The first man to successfully defend an Olympic platform diving title, achieving a perfect streak of major wins for five straight years.
Bob Webster approached the ten-meter platform with the precision of an engineer and the courage of a daredevil. Hailing from the University of Michigan, he wasn't just a diver; he was an undefeated force between 1960 and 1964. At the Rome Olympics in 1960, he seized gold with a combination of technical mastery and calm under pressure. The true test came four years later in Tokyo, where the weight of history and fierce competition pressed down. Webster didn't just win; he made history, becoming the first diver to ever repeat as Olympic platform champion. His retirement from competition led to a second act as a respected coach, imparting his meticulous approach to generations of divers at universities like Princeton and Alabama. Webster's legacy is a rare one of flawless execution when it mattered most.
1928–1945
Born between the Depression and the end of WWII. Too young to fight, old enough to remember. They became the conformist middle managers of the 1950s — and the civil rights leaders who quietly dismantled Jim Crow.

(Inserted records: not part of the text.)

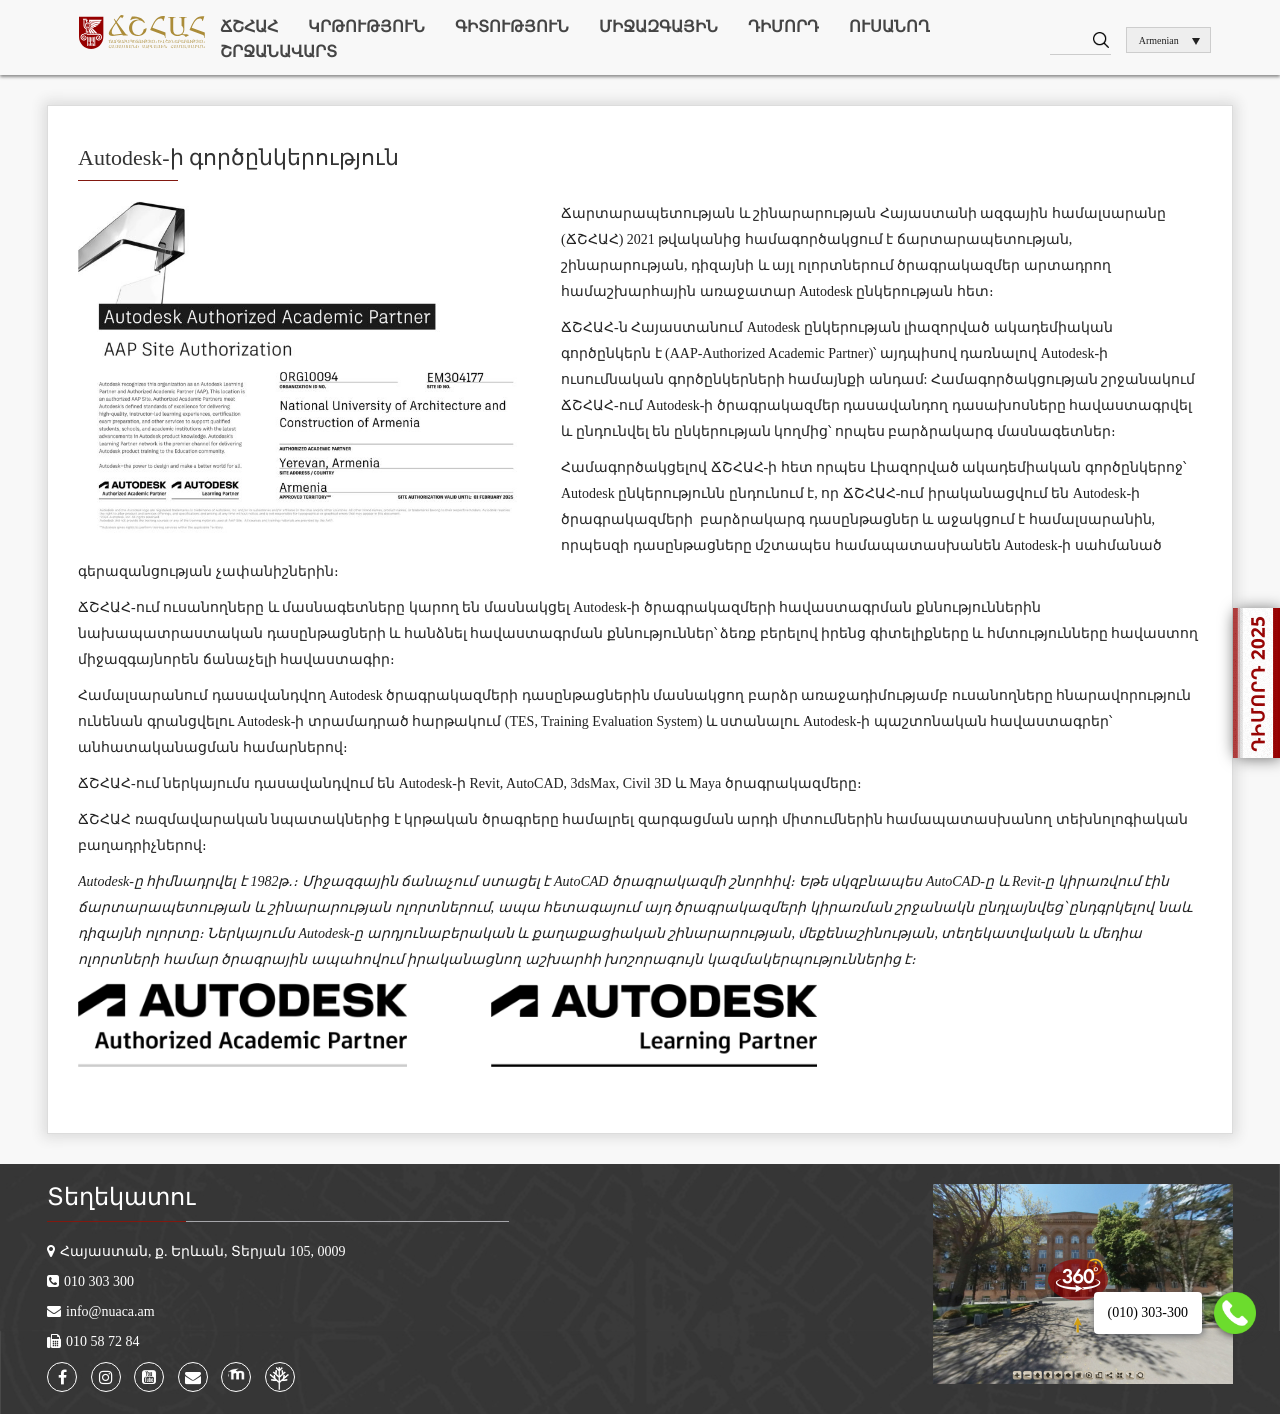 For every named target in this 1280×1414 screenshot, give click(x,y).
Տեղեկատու (121, 1197)
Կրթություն (366, 26)
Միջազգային (658, 26)
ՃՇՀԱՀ (249, 26)
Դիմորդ (783, 26)
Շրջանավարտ (278, 51)
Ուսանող (889, 26)
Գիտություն (512, 26) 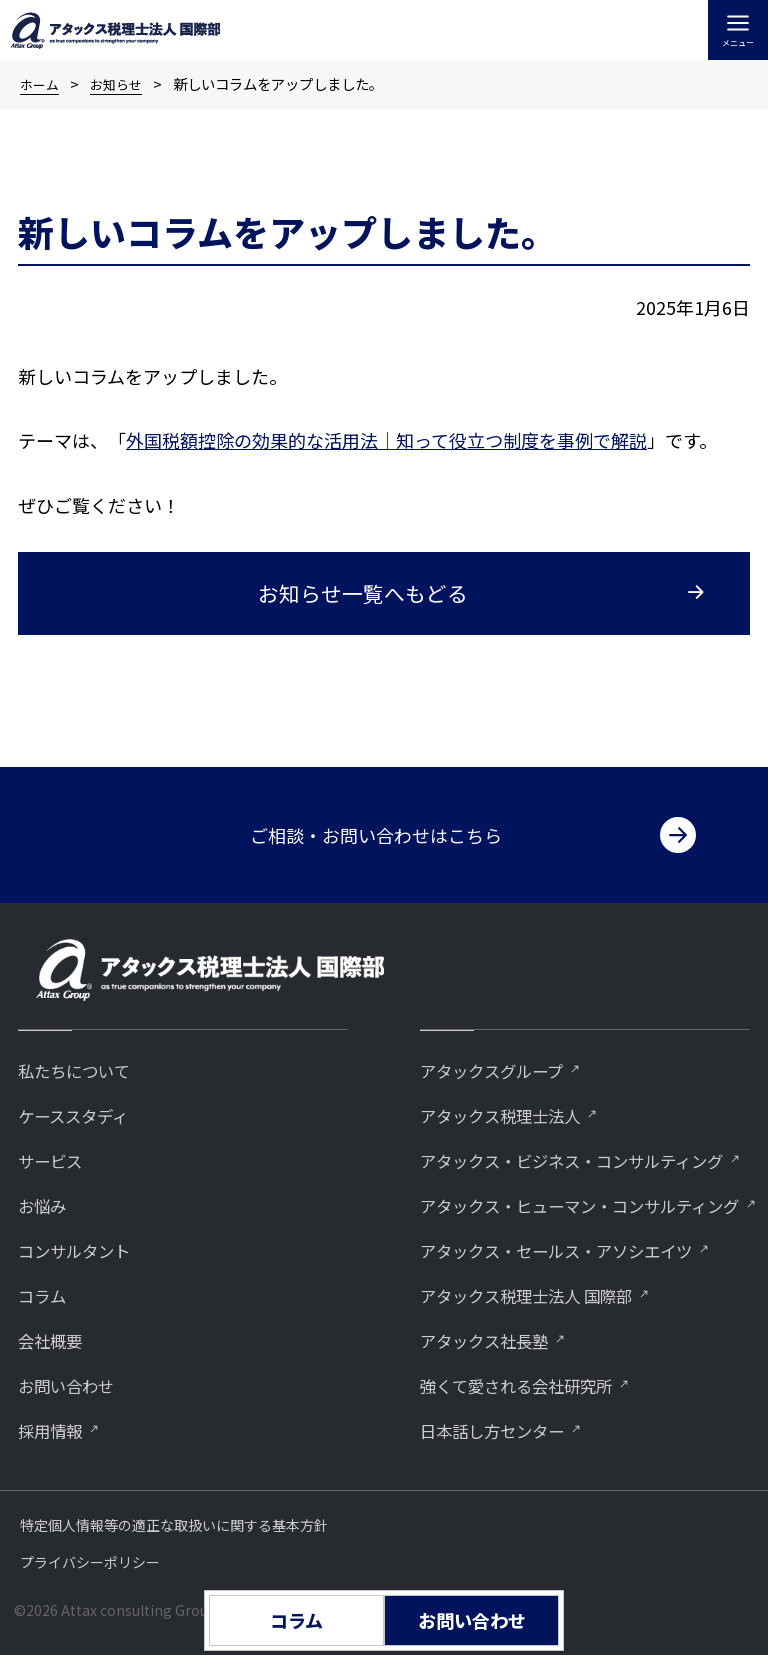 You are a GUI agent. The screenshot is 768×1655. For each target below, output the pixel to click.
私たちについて (84, 1001)
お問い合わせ (75, 1323)
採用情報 (56, 1369)
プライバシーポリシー (90, 1562)
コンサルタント (84, 1185)
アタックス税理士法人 (514, 1047)
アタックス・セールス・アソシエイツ (581, 1245)
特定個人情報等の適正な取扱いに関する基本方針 (174, 1525)
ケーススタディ (83, 1047)
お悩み (46, 1139)
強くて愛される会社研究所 (533, 1383)
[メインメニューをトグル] (738, 30)
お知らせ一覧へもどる (363, 593)
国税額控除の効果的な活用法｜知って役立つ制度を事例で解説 (395, 440)
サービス (56, 1093)
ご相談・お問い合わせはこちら (376, 766)
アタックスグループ (504, 1001)
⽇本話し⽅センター (505, 1429)
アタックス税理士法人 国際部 (545, 1291)
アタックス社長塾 (495, 1337)
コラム (46, 1231)
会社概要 (56, 1277) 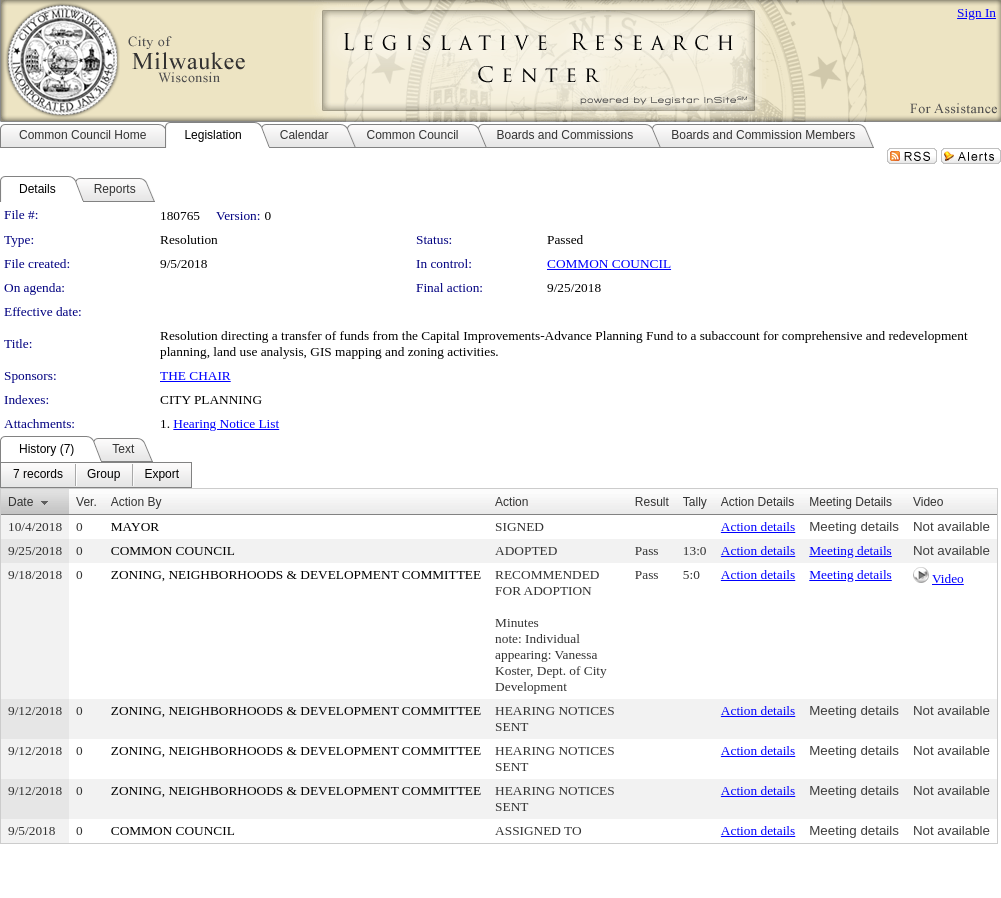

Bob was born in 1938, placing them squarely in The Silent Generation. The events that shaped this generation — world wars, depression, and rapid industrialization — shaped the world they entered and the choices available to them.
The biggest hits of 1938
#1 Movie
You Can't Take It with You
Best Picture
You Can't Take It with You
The world at every milestone
Kristallnacht and the escalation toward WWII
Allies invade Sicily; Battle of Stalingrad ends
First color TV broadcast in the US
Brown v. Board of Education desegregates US schools
Elvis Presley appears on The Ed Sullivan Show
Fidel Castro takes power in Cuba
Martin Luther King Jr. and Robert Kennedy assassinated
First test-tube baby born
Pan Am Flight 103 bombed over Lockerbie
Google founded; Clinton impeachment
Barack Obama elected first Black US president; financial crisis
Royal wedding of Harry and Meghan; Parkland shooting
He was also a standout gymnast at the University of Michigan before focusing solely on diving.
Webster served as the head diving coach for the U.S. Olympic team at the 1976 Montreal Games.
He coached at a diverse range of universities, including the University of Minnesota, Princeton, and Alabama.
“On the platform, every detail of the dive must be exact.”